- Your goal: From the line containing "Electro Quench" down to the line containing "http://www.f", copy out the entries below exactly, both lines included, and nothing else; pictures do not belong in the copy.

Data shown: Begin

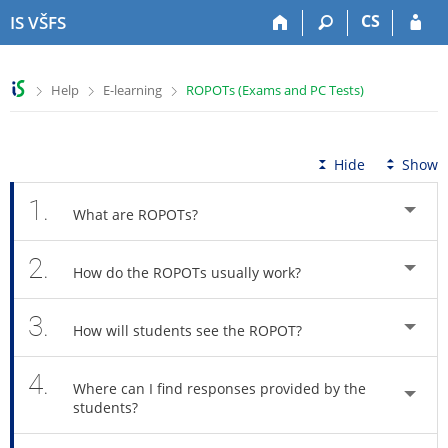
S
S
S
S
CS
IS VŠFS
k
k
k
k
i
i
i
i
p
p
p
p
>
>
>
Help
E-learning
ROPOTs (Exams and PC Tests)
t
t
t
t
o
o
o
o
t
h
c
f
o
e
o
o
Hide
Show
p
a
n
o
b
d
t
t
1.
What are ROPOTs?
a
e
e
e
r
r
n
r
2.
t
How do the ROPOTs usually work?
3.
How will students see the ROPOT?
4.
Where can I find responses provided by the
students?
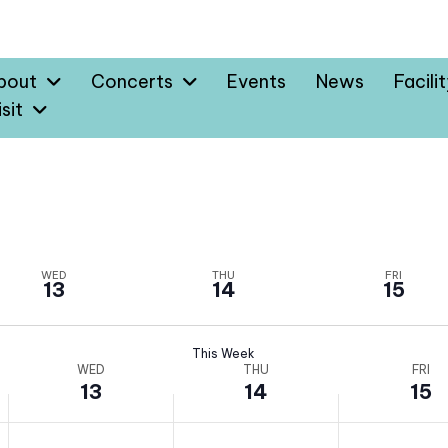
bout
Concerts
Events
News
Facili
sit
WED
THU
FRI
13
14
15
This Week
WED
THU
FRI
13
14
15
W
T
F
N
N
N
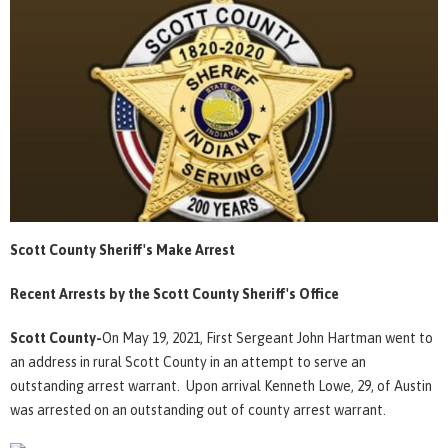
Scott County Sheriff's Make Arrest
Recent Arrests by the Scott County Sheriff's Office
Scott County-
On May 19, 2021, First Sergeant John Hartman went to
an address in rural Scott County in an attempt to serve an
outstanding arrest warrant. Upon arrival Kenneth Lowe, 29, of Austin
was arrested on an outstanding out of county arrest warrant.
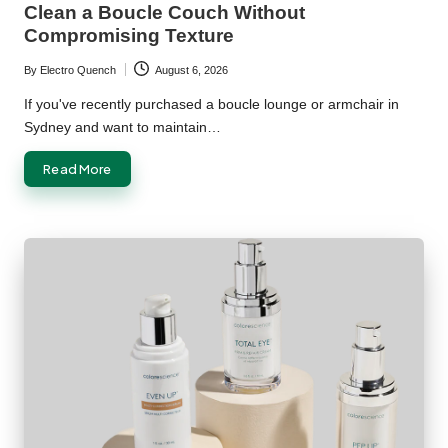
Clean a Boucle Couch Without
Compromising Texture
By
Electro Quench
August 6, 2026
Posted
by
If you've recently purchased a boucle lounge or armchair in
Sydney and want to maintain…
Read More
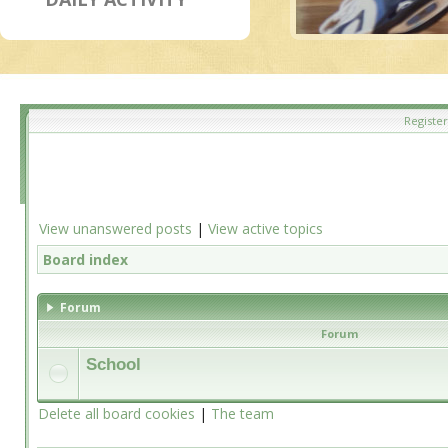
Register
View unanswered posts
|
View active topics
Board index
Forum
Forum
School
Delete all board cookies
|
The team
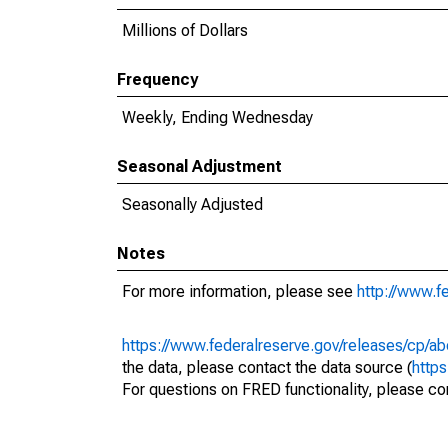
Millions of Dollars
Frequency
Weekly, Ending Wednesday
Seasonal Adjustment
Seasonally Adjusted
Notes
For more information, please see
http://www.f
https://www.federalreserve.gov/releases/cp/ab
the data, please contact the data source (
http
For questions on FRED functionality, please con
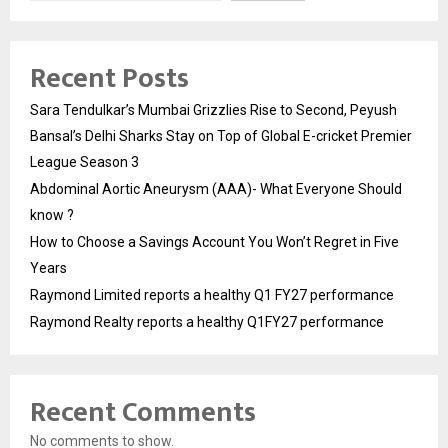
Recent Posts
Sara Tendulkar’s Mumbai Grizzlies Rise to Second, Peyush
Bansal’s Delhi Sharks Stay on Top of Global E-cricket Premier
League Season 3
Abdominal Aortic Aneurysm (AAA)- What Everyone Should
know ?
How to Choose a Savings Account You Won’t Regret in Five
Years
Raymond Limited reports a healthy Q1 FY27 performance
Raymond Realty reports a healthy Q1FY27 performance
Recent Comments
No comments to show.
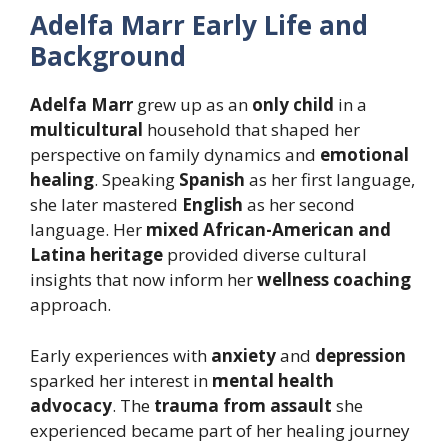
Adelfa Marr Early Life and
Background
Adelfa Marr
grew up as an
only child
in a
multicultural
household that shaped her
perspective on family dynamics and
emotional
healing
. Speaking
Spanish
as her first language,
she later mastered
English
as her second
language. Her
mixed African-American and
Latina heritage
provided diverse cultural
insights that now inform her
wellness coaching
approach.
Early experiences with
anxiety
and
depression
sparked her interest in
mental health
advocacy
. The
trauma from assault
she
experienced became part of her healing journey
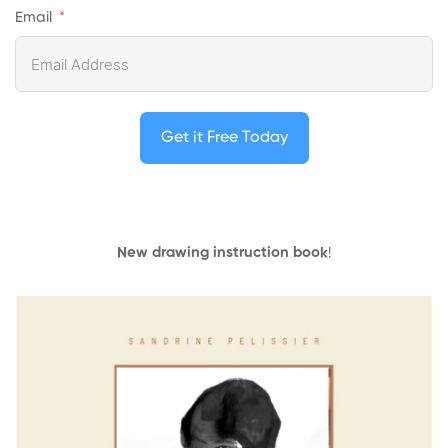
Email
Get it Free Today
New drawing instruction book
!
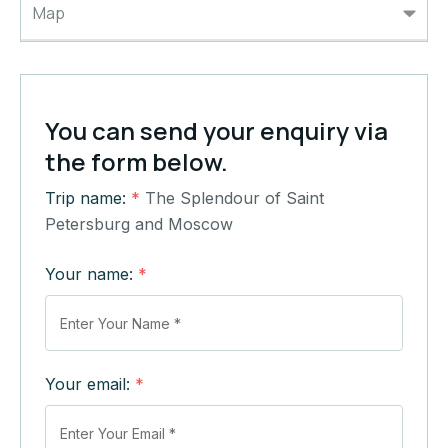
Map
You can send your enquiry via
the form below.
Trip name:
*
The Splendour of Saint
Petersburg and Moscow
Your name:
*
Your email:
*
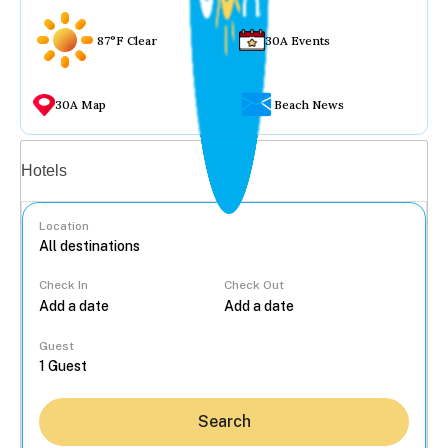
87°F Clear
30A Events
30A Map
Beach News
Vacation rentals
Hotels
Location
Check In
Check Out
...
Guest
Search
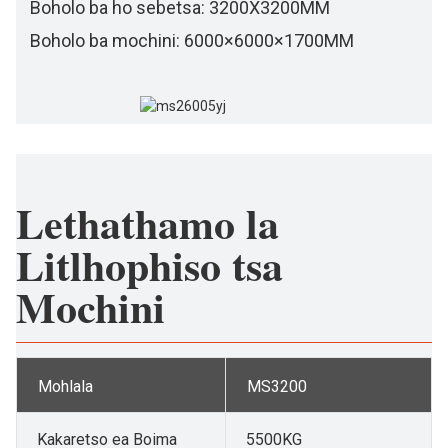
Boholo ba ho sebetsa: 3200X3200MM
Boholo ba mochini: 6000×6000×1700MM
Lethathamo la
Litlhophiso tsa
Mochini
Mohlala
MS3200
Kakaretso ea Boima
5500KG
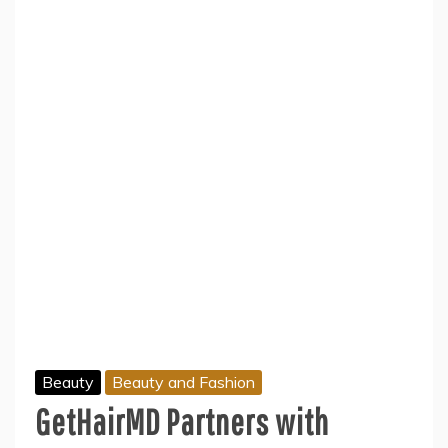
Beauty
Beauty and Fashion
GetHairMD Partners with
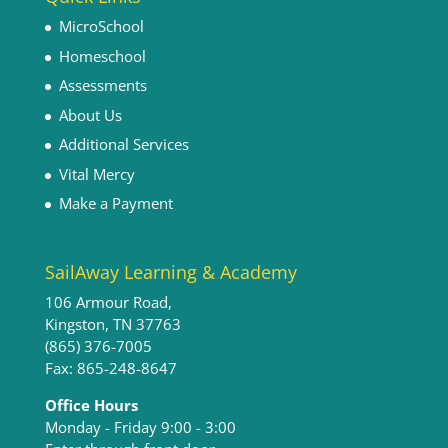
MicroSchool
Homeschool
Assessments
About Us
Additional Services
Vital Mercy
Make a Payment
SailAway Learning & Academy
106 Armour Road,
Kingston, TN 37763
(865) 376-7005
Fax: 865-248-8647
Office Hours
Monday - Friday 9:00 - 3:00​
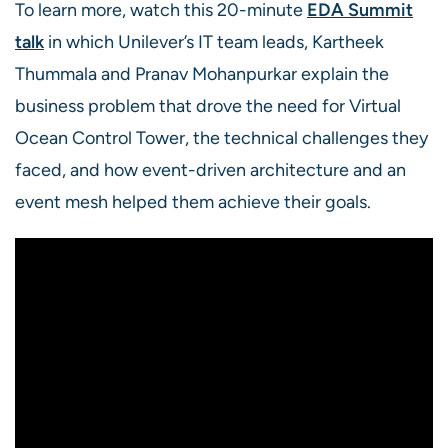
To learn more, watch this 20-minute
EDA Summit
talk
in which Unilever’s IT
team leads, Kartheek
Thummala and Pranav Mohanpurkar explain the
business problem that drove the need for Virtual
Ocean Control Tower, the technical challenges they
faced, and how event-driven architecture and an
event mesh helped them achieve their goals.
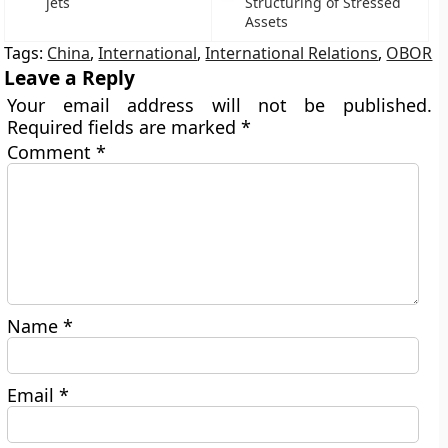
jets
Structuring of Stressed
Assets
Tags:
China
,
International
,
International Relations
,
OBOR
Leave a Reply
Your email address will not be published.
Required fields are marked
*
Comment
*
Name
*
Email
*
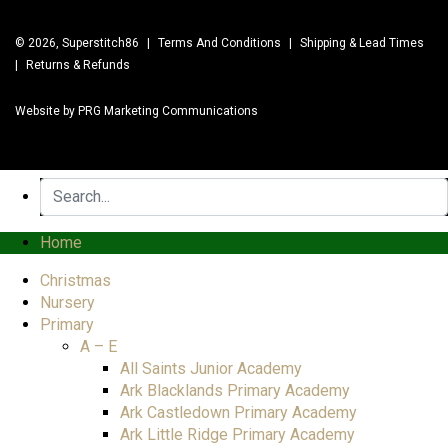
© 2026, Superstitch86
|
Terms And Conditions
|
Shipping & Lead Times
|
Returns & Refunds
Website by PRG Marketing Communications
Home
Christmas
Nursery
Primary
A – E
All Saints Junior Academy
Ark Blacklands Primary Academy
Ark Castledown Primary Academy
Ark Little Ridge Primary Academy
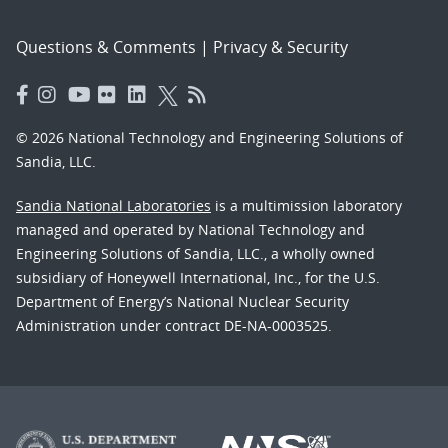
Questions & Comments
|
Privacy & Security
© 2026 National Technology and Engineering Solutions of
Sandia, LLC.
Sandia National Laboratories
is a multimission laboratory
managed and operated by National Technology and
Engineering Solutions of Sandia, LLC., a wholly owned
subsidiary of Honeywell International, Inc., for the U.S.
Department of Energy’s National Nuclear Security
Administration under contract DE-NA-0003525.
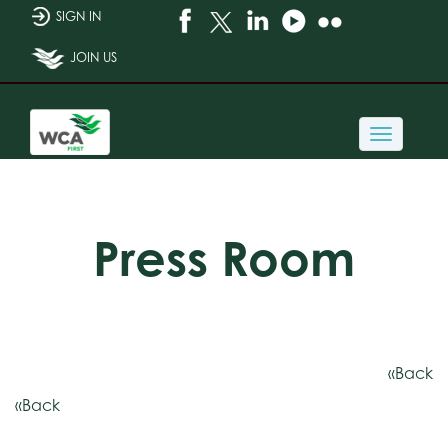
SIGN IN
JOIN US
Toggle
navigati
Press Room
«Back
«Back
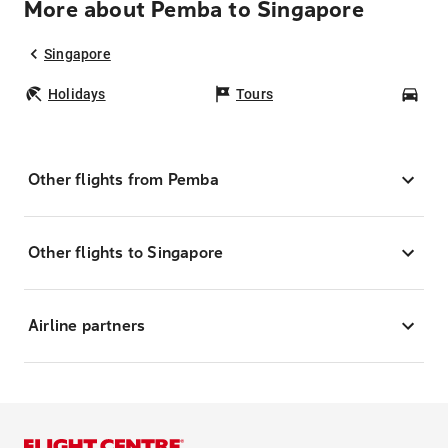
More about Pemba to Singapore
Singapore
Holidays
Tours
Car
Other flights from Pemba
Other flights to Singapore
Airline partners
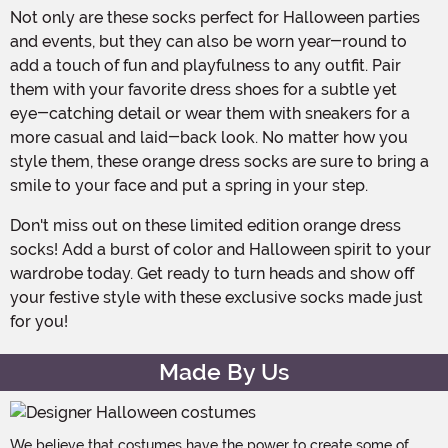
Not only are these socks perfect for Halloween parties
and events, but they can also be worn year-round to
add a touch of fun and playfulness to any outfit. Pair
them with your favorite dress shoes for a subtle yet
eye-catching detail or wear them with sneakers for a
more casual and laid-back look. No matter how you
style them, these orange dress socks are sure to bring a
smile to your face and put a spring in your step.
Don't miss out on these limited edition orange dress
socks! Add a burst of color and Halloween spirit to your
wardrobe today. Get ready to turn heads and show off
your festive style with these exclusive socks made just
for you!
Made By Us
We believe that costumes have the power to create some of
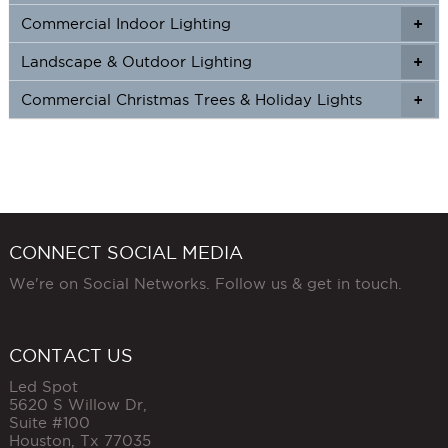
Commercial Indoor Lighting
+
+
Landscape & Outdoor Lighting
+
+
Commercial Christmas Trees & Holiday Lights
+
CONNECT SOCIAL MEDIA
We're on Social Networks. Follow us & get in touch.
CONTACT US
Led Spot
5620 S Willow Dr,
Suite #100
Houston
,
Tx
77035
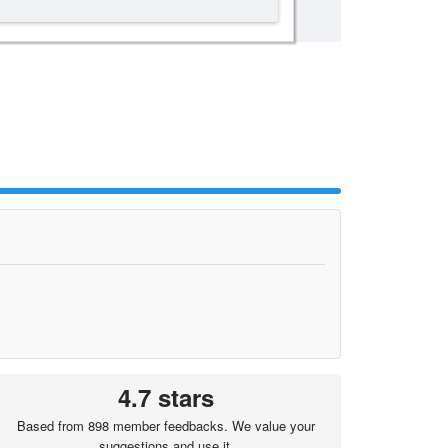
4.7 stars
Based from 898 member feedbacks. We value your
suggestions and use it.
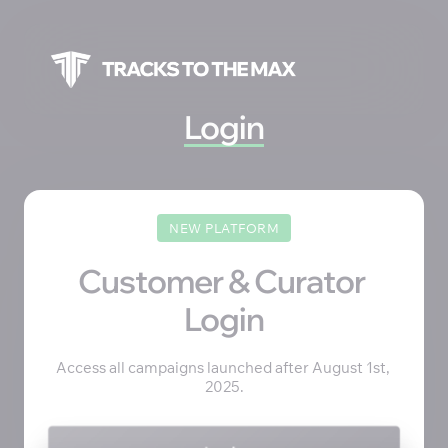
Login
NEW PLATFORM
Customer & Curator 
Login
Access all campaigns launched after August 1st, 
2025.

Data shown: End

- Answer section:
Electro Quench
August 6, 2026
Posted
by
If you've recently purchased a boucle lounge or armchair in
Sydney and want to maintain…
Read More
Register
View unanswered posts
|
View active topics
Board index
Forum
Forum
School
Delete all board cookies
|
The team
Millions of Dollars
Frequency
Weekly, Ending Wednesday
Seasonal Adjustment
Seasonally Adjusted
Notes
For more information, please see
http://www.f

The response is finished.